Years ago someone shared with me (after I accused her "helicopter" painting of being merely egotistical) that she once thought that helicopters were tracking her movements.
At the time, I hadn't heard of such a mental phenomenon before. After being reassured that I wasn't just a "mere helicopter"--one of many--circling her and that the painting had nothing to do with "suitors," I was assuaged. (Talk about my own egotism!) And didn't think about helicopters any more.
This Sunday, though, while returning books at the library, I randomly picked up the latest book on Manson ("Charles Manson Now" -- poorly organized, but thoughtful); by Marlin Marynick, a 40-something psychiatric nurse whose own frightening early visions after his mother's suicide led him to seek meaning in the philosophies of other "dark visionaries" such as Manson. Marynick ended up meeting with Manson at Corcoran Prison several times in the past couple of years. And in his quest to learn more about Manson, he also came across figures peripheral to Manson today: Stanton LaVey (yes, that's his real name; grandson of Satanist Anton LaVey), and Matthew Roberts, probable biological son of Manson (former med student, now a DJ in Los Angeles).
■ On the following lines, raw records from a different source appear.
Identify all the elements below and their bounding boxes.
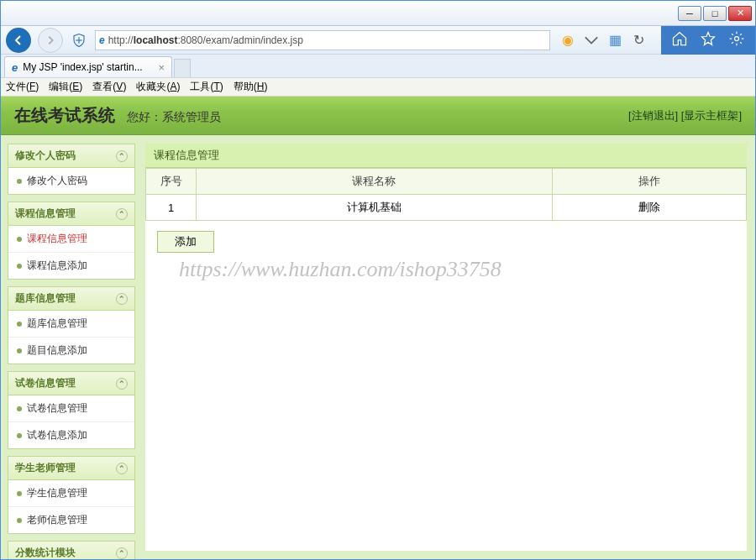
system-title: 在线考试系统 (14, 104, 115, 127)
sidebar-section: 试卷信息管理⌃试卷信息管理试卷信息添加 (8, 371, 135, 449)
sidebar-item-label: 课程信息添加 (27, 259, 87, 273)
menu-item[interactable]: 编辑(E) (49, 80, 82, 94)
page-content: 在线考试系统 您好：系统管理员 [注销退出] [显示主框架] 修改个人密码⌃修改… (1, 97, 755, 559)
collapse-icon[interactable]: ⌃ (116, 208, 128, 220)
tab-title: My JSP 'index.jsp' startin... (23, 61, 142, 73)
image-icon[interactable]: ▦ (607, 33, 622, 48)
menu-item[interactable]: 工具(T) (190, 80, 223, 94)
sidebar-section-header[interactable]: 分数统计模块⌃ (8, 542, 134, 559)
menu-item[interactable]: 文件(F) (6, 80, 39, 94)
sidebar-section-header[interactable]: 题库信息管理⌃ (8, 287, 134, 311)
url-prefix: http:// (108, 34, 134, 46)
bullet-icon (17, 179, 22, 184)
security-shield-icon[interactable] (70, 31, 88, 50)
course-table: 序号课程名称操作 1计算机基础删除 (145, 168, 747, 221)
sidebar-item-label: 试卷信息管理 (27, 401, 87, 416)
sidebar-section-title: 分数统计模块 (15, 546, 76, 559)
sidebar-item-label: 课程信息管理 (27, 232, 87, 246)
sidebar: 修改个人密码⌃修改个人密码课程信息管理⌃课程信息管理课程信息添加题库信息管理⌃题… (1, 135, 142, 559)
menu-item[interactable]: 查看(V) (92, 80, 126, 94)
sidebar-section-header[interactable]: 修改个人密码⌃ (8, 144, 134, 168)
sidebar-item[interactable]: 课程信息管理 (8, 226, 134, 253)
back-button[interactable] (6, 28, 31, 53)
sidebar-section: 修改个人密码⌃修改个人密码 (8, 144, 135, 195)
maximize-button[interactable]: □ (703, 6, 727, 21)
sidebar-item-label: 修改个人密码 (27, 174, 87, 188)
address-bar[interactable]: e http://localhost:8080/exam/admin/index… (95, 30, 550, 50)
tab-favicon-icon: e (12, 61, 18, 74)
table-row: 1计算机基础删除 (146, 195, 747, 221)
header-links: [注销退出] [显示主框架] (628, 108, 742, 123)
sidebar-section-header[interactable]: 试卷信息管理⌃ (8, 372, 134, 395)
show-main-link[interactable]: 显示主框架 (684, 109, 738, 122)
dropdown-icon[interactable] (584, 33, 599, 48)
sidebar-section-header[interactable]: 课程信息管理⌃ (8, 202, 134, 226)
browser-tab[interactable]: e My JSP 'index.jsp' startin... × (4, 56, 172, 77)
new-tab-button[interactable] (174, 59, 191, 77)
forward-button[interactable] (38, 28, 63, 53)
collapse-icon[interactable]: ⌃ (116, 463, 128, 474)
refresh-icon[interactable]: ↻ (631, 33, 646, 48)
favorites-star-icon[interactable] (700, 30, 717, 50)
menu-item[interactable]: 帮助(H) (234, 80, 268, 94)
navbar-right-icons: ◉ ▦ ↻ (557, 33, 649, 48)
home-icon[interactable] (671, 30, 688, 50)
sidebar-item-label: 题库信息管理 (27, 317, 87, 331)
url-port: :8080 (177, 34, 202, 46)
bullet-icon (17, 491, 22, 496)
sidebar-section: 分数统计模块⌃分数统计模块 (8, 541, 135, 559)
menubar: 文件(F)编辑(E)查看(V)收藏夹(A)工具(T)帮助(H) (1, 78, 755, 97)
sidebar-section-title: 试卷信息管理 (15, 376, 76, 390)
table-header-cell: 序号 (146, 169, 197, 195)
bullet-icon (17, 322, 22, 327)
collapse-icon[interactable]: ⌃ (116, 378, 128, 390)
navbar: e http://localhost:8080/exam/admin/index… (1, 26, 755, 55)
sidebar-item[interactable]: 课程信息添加 (8, 253, 134, 279)
collapse-icon[interactable]: ⌃ (116, 150, 128, 162)
sidebar-item[interactable]: 试卷信息添加 (8, 422, 134, 448)
close-window-button[interactable]: ✕ (728, 6, 752, 21)
svg-point-0 (735, 36, 739, 40)
sidebar-item-label: 试卷信息添加 (27, 428, 87, 442)
sidebar-item[interactable]: 题库信息管理 (8, 311, 134, 338)
bullet-icon (17, 237, 22, 242)
panel-title: 课程信息管理 (145, 144, 747, 168)
sidebar-item[interactable]: 学生信息管理 (8, 480, 134, 507)
table-cell: 计算机基础 (197, 195, 553, 221)
app-header: 在线考试系统 您好：系统管理员 [注销退出] [显示主框架] (1, 97, 755, 135)
titlebar: ─ □ ✕ (1, 1, 755, 26)
collapse-icon[interactable]: ⌃ (116, 547, 128, 559)
menu-item[interactable]: 收藏夹(A) (136, 80, 180, 94)
sidebar-section-title: 学生老师管理 (15, 461, 76, 475)
sidebar-item[interactable]: 题目信息添加 (8, 338, 134, 364)
collapse-icon[interactable]: ⌃ (116, 293, 128, 305)
sidebar-item[interactable]: 老师信息管理 (8, 507, 134, 533)
add-button[interactable]: 添加 (157, 231, 214, 253)
url-host: localhost (134, 34, 178, 46)
greeting: 您好：系统管理员 (127, 110, 221, 125)
sidebar-item-label: 老师信息管理 (27, 513, 87, 527)
sidebar-section-header[interactable]: 学生老师管理⌃ (8, 457, 134, 480)
logout-link[interactable]: 注销退出 (632, 109, 675, 122)
sidebar-item[interactable]: 试卷信息管理 (8, 395, 134, 422)
table-header-cell: 课程名称 (197, 169, 553, 195)
bing-icon[interactable]: ◉ (560, 33, 575, 48)
bullet-icon (17, 348, 22, 353)
tab-close-icon[interactable]: × (158, 61, 165, 74)
delete-action[interactable]: 删除 (552, 195, 746, 221)
sidebar-section: 课程信息管理⌃课程信息管理课程信息添加 (8, 201, 135, 280)
settings-gear-icon[interactable] (728, 30, 745, 50)
sidebar-item[interactable]: 修改个人密码 (8, 168, 134, 194)
bullet-icon (17, 518, 22, 523)
table-header-cell: 操作 (552, 169, 746, 195)
bullet-icon (17, 406, 22, 411)
sidebar-section: 学生老师管理⌃学生信息管理老师信息管理 (8, 456, 135, 534)
sidebar-section-title: 修改个人密码 (15, 149, 76, 163)
sidebar-section: 题库信息管理⌃题库信息管理题目信息添加 (8, 286, 135, 364)
sidebar-section-title: 课程信息管理 (15, 207, 76, 221)
tabbar: e My JSP 'index.jsp' startin... × (1, 55, 755, 78)
minimize-button[interactable]: ─ (678, 6, 701, 21)
sidebar-item-label: 题目信息添加 (27, 343, 87, 358)
main-panel: 课程信息管理 序号课程名称操作 1计算机基础删除 添加 https://www.… (145, 144, 747, 551)
table-cell: 1 (146, 195, 197, 221)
Stanton LaVey, stereotypically, does see many Satanic/universal patterns in the Tate murders/conspiracy to target Manson that continue to reverberate today. And he's right in the middle of it:
"...That's why they don't want me talking to you, or anybody. But, at the same time, they can rely on the fact that everyone thinks I'm about ninety percent crazy."
I had no idea who "they" could be. I didn't press for details.
"There's a helicopter overhead, everywhere I go," Stanton insisted. "They follow me around. There's always a helicopter over me -- I kid you fucking not."
Unlike Stanton LaVey, who's milking his famous connection and presenting himself as a far-out, bad-ass Satanist with "impeccable" lineage, Matthew Roberts is a much lower-key, much more intelligent, thoughtful guy whose mother is known to have slept with Manson in the '60s in California when she was a teen; Roberts looks exactly like Manson, though Manson has refused a DNA test in the case. While I was kind of rolling my eyes at the dumb braggadocio of the Stanton chapter, the author's interview with Matthew Roberts was more interesting to me:
He [Roberts] told me he thinks schizophrenia is a condition through which a person's mind advances enough to see the relativity of all things. Synchronicity will then seem to increase in that person's life to such a degree that he is left with the dilemma of deciding whether to believe he is the creator of his life's events or merely the observer.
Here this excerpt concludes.